Recently a viral video showed that a five-year-old child recuperating in an Iranian hospital had lost vision after his parents forced him to drink highly concentrated liquor to get protection from the pandemic.

Sources told Anadolu Agency that the alarming trend of consuming alcohol to battle the virus has been reported in at least 26 provinces.

The maximum cases have been reported in the capital Tehran, the southwestern province of Khuzestan, the northern province of Mazandaran, northwestern provinces of Ardabil and Azerbaijan, and the western province of Lorestan nestled in the Zagros Mountains.

A few cases have been reported from the southern historical city of Shiraz as well.

“A bizarre belief is borne out of ignorance and dogma that consumption of alcohol prevents COVID-19 infection has triggered this new crisis,” Dr. Sina Dehgahi, a Tehran-based medical practitioner told Anadolu Agency. He blamed social media for spreading such fallacies.

Citing a story published in a British tabloid in February, some social media accounts promoted the belief that some people defeated the virus, by consuming alcohol.

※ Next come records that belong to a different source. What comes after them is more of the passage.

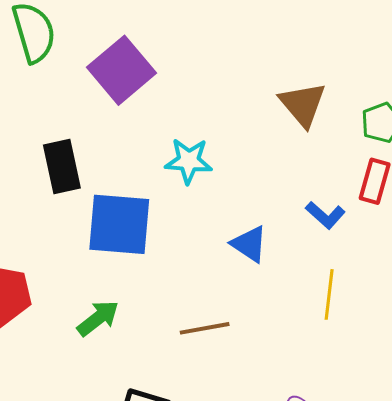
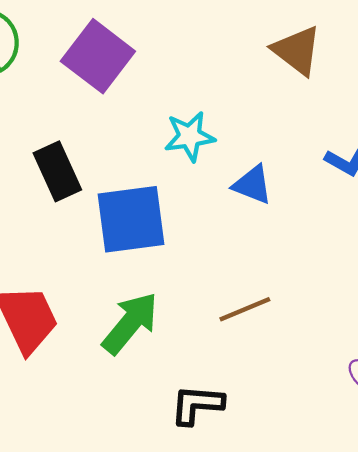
blue triangle: (249, 244) -> (252, 185), moved
green arrow: (98, 318) -> (130, 323), size x1.4

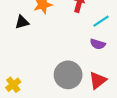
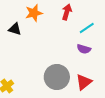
black triangle: (22, 22) -> (15, 29), turned 32

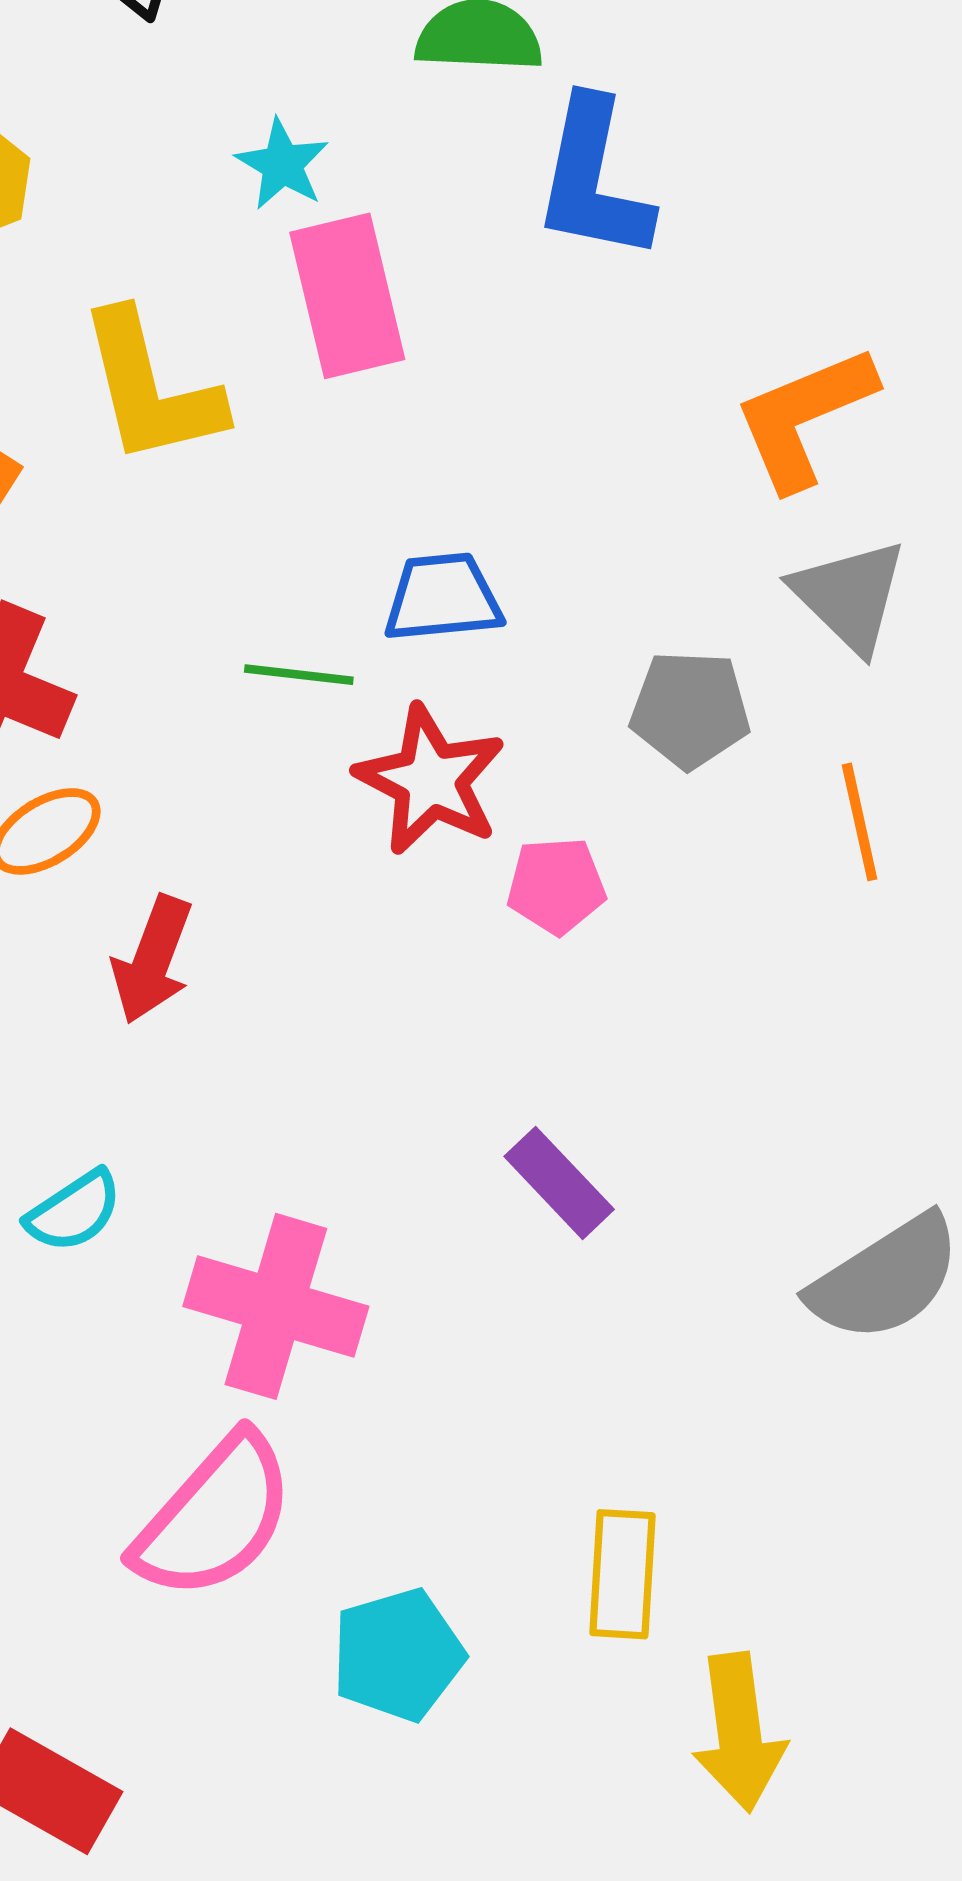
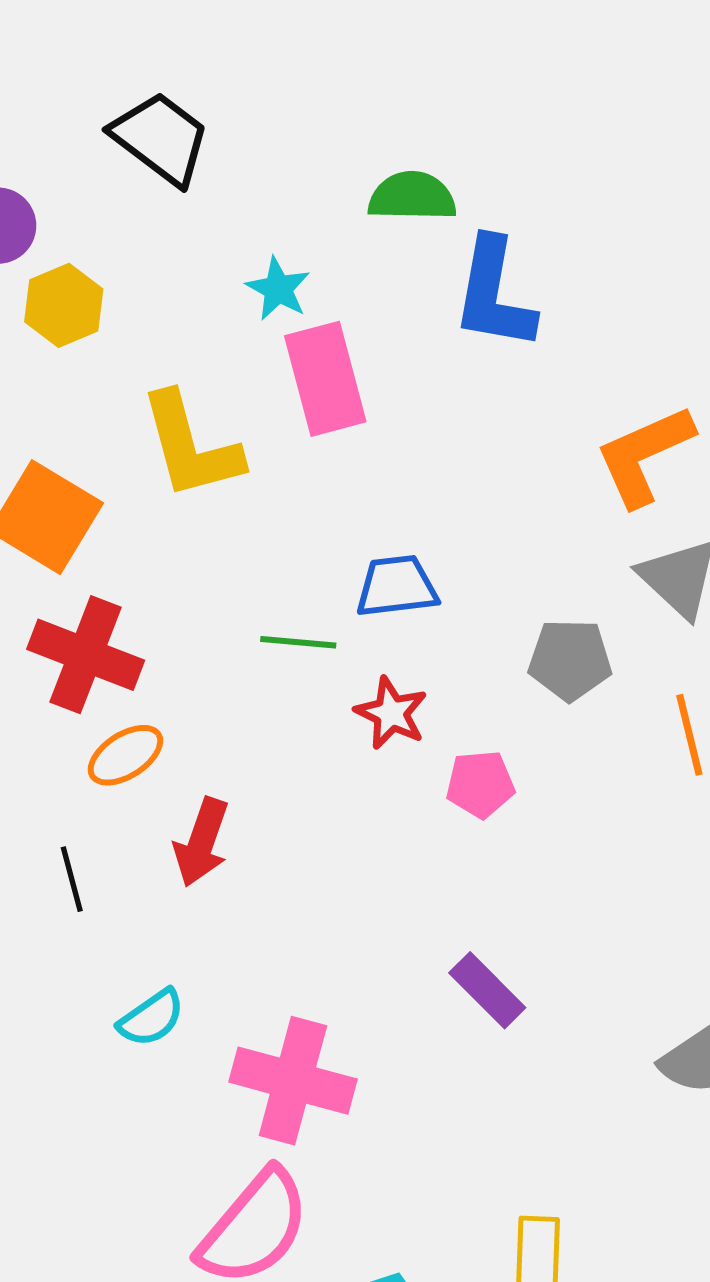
red star: (430, 780) -> (391, 713), size x0.7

“The medical advisories that alcohol-based sanitizers can prevent infection have mainly shaped this wrong perception that its consumption could also ward off the virus,” said Dr. Dehgahi.

He said there is a high probability that the consumption of liquor could cause blindness, liver and kidney ailments or even death.

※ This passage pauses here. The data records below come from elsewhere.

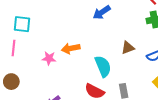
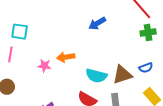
brown triangle: (128, 48) -> (122, 75), moved, size x1.5
cyan semicircle: (103, 66) -> (96, 76), turned 125

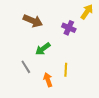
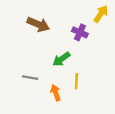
green arrow: (43, 49) -> (61, 59), moved
gray line: (26, 67) -> (30, 78), turned -48

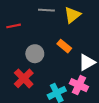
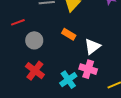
gray circle: (35, 54) -> (34, 40), moved

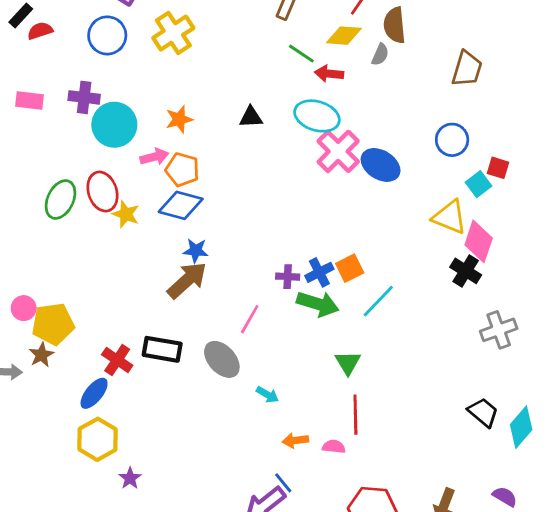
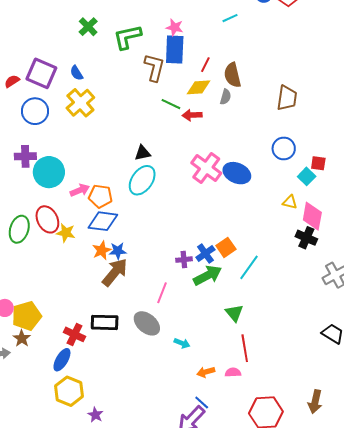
cyan ellipse: (317, 116) -> (142, 180), moved, turned -64
orange star: (179, 119) -> (102, 250), moved
yellow triangle: (450, 217) -> (290, 202), size x0.6
green arrow: (318, 304) -> (208, 275), turned -36

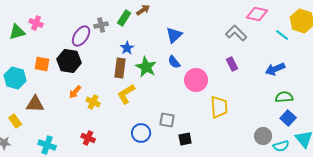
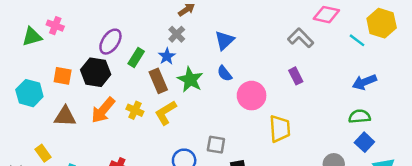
green rectangle: (124, 18) -> (136, 58), moved
gray cross: (101, 25) -> (177, 34), moved, turned -32
brown rectangle: (120, 68) -> (158, 81), turned -30
blue arrow: (275, 69) -> (364, 82), moved
orange arrow: (75, 92) -> (103, 110), size x1.6
yellow cross: (93, 102) -> (135, 110), moved
brown triangle: (35, 104) -> (65, 116), moved
yellow rectangle: (15, 121) -> (43, 153), moved

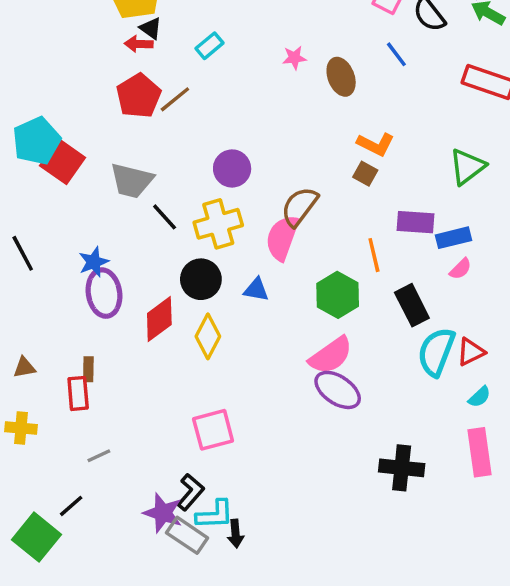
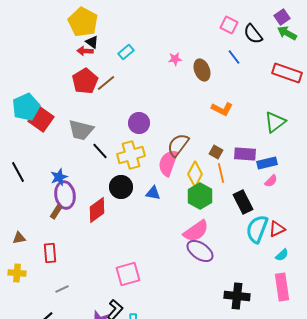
brown square: (365, 174) -> (216, 152), moved
yellow diamond: (208, 336) -> (195, 174), moved
brown rectangle: (88, 369) -> (56, 212), moved, turned 32

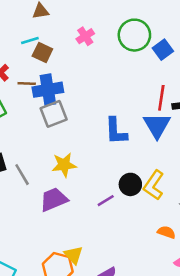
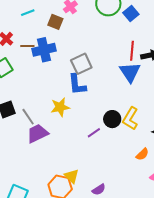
brown square: (42, 52) -> (55, 22), moved
gray square: (54, 114) -> (81, 64), moved
blue L-shape: (116, 131) -> (77, 85), moved
purple trapezoid: (54, 199) -> (37, 133), moved
orange semicircle: (166, 232) -> (142, 154), turned 120

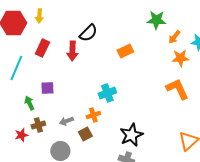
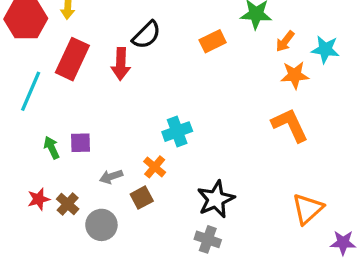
red rectangle: (42, 48) -> (72, 59), size x1.4
orange rectangle: (125, 51) -> (213, 41), moved
purple square: (47, 88) -> (81, 143), moved
orange cross: (93, 115) -> (155, 167), turned -32
brown cross: (38, 125) -> (68, 204), moved, turned -32

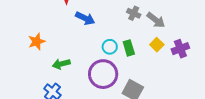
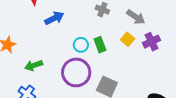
blue arrow: (85, 18) -> (54, 18), turned -48
gray arrow: (156, 20) -> (136, 17), moved

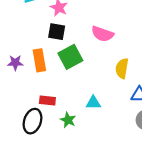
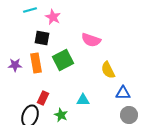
black square: (57, 32) -> (42, 38), moved
yellow semicircle: (122, 68) -> (108, 70), turned -36
red rectangle: (47, 100) -> (43, 98), turned -72

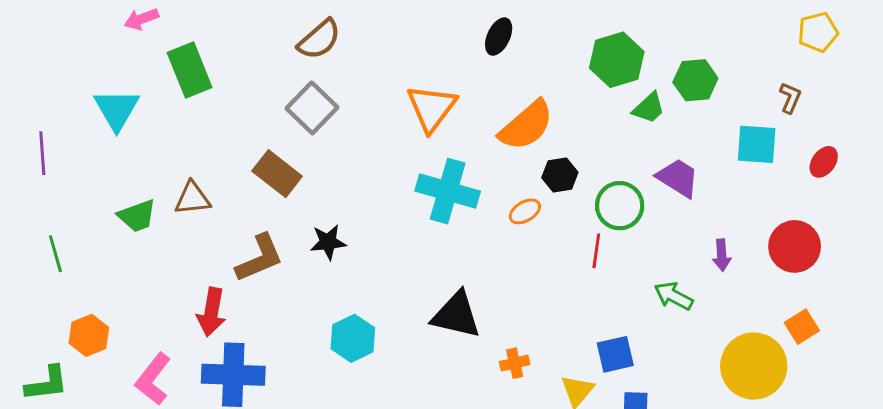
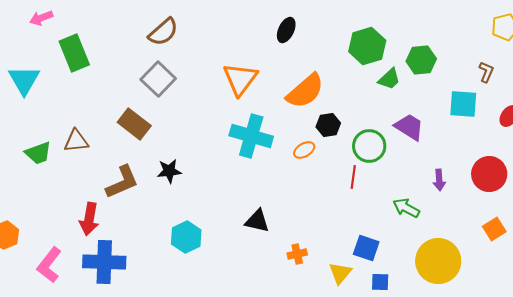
black triangle: (456, 315) -> (257, 221), size x0.7
blue square: (615, 354) -> (366, 248), turned 32
yellow circle: (754, 366) -> (438, 261), moved

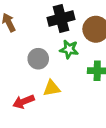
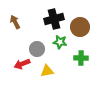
red arrow: (23, 102) -> (22, 64), moved

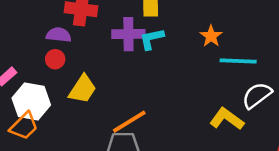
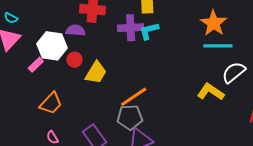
orange star: (211, 36) -> (214, 23), moved, size x1.5
red circle: (55, 59) -> (75, 60), moved
white hexagon: (31, 101) -> (52, 46), moved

While alcohol is banned in Iran, which can lead to prison terms or lashes, some people flout the law and produce it at home using methanol, according to reliable sources.

“It is not an organized industry. Some produce it for themselves while others see it as an opportunity to make quick bucks in troubled times,” said a source privy to these developments.

Alcohol consumption surged after pandemic outbreak

Despite the ban, the sale and consumption of bootleg alcohol were going on clandestinely in Iran for over many years. After the outbreak of the pandemic, its production and consumption surged further.

“This isn’t a new phenomenon. But the surge this time is related to the rumor on social media that drinking alcohol prevents contracting the virus,” said the source.

More worrying is the fact that one-seventh of those who died from poisonous liquor consumption in recent weeks are women aged from 14-78, showing that the trend is prevalent across genders and age groups, says country’s forensic department.

According to reports, many people involved in the production and sale of bootleg alcohol have been taken into custody by police in Tehran, Khuzestan, and Lorestan.

Acknowledging the problem, Iran’s Judiciary Spokesman Gholam Hossein Esmaili said the numbers related to deaths from bootleg alcohol have been very high and beyond expectations. Speaking to a local news agency, he said several accused have been arrested and efforts are underway to trace others.

Meanwhile, the outrage over this “racket” in the middle of a health crisis is mounting in Iran.

“All those involved in this racket, whether organized or unorganized, must be booked under the law and stringent punishment must be given to them,” said Alireza Haideri, an activist and an artist.

“We have not yet overcome the COVID-19 crisis and here we are faced with another serious crisis, “he said.

The healthcare officials said they were witnessing hopeful signs over the past week, with new COVID-19 infections coming down and many patients recovering. 

“The curve has flattened and the worst seems to be over,” said Dr. Ali Najafi, a medic and an analyst. “But it is still too early to celebrate. The fight has not ended yet,” he added.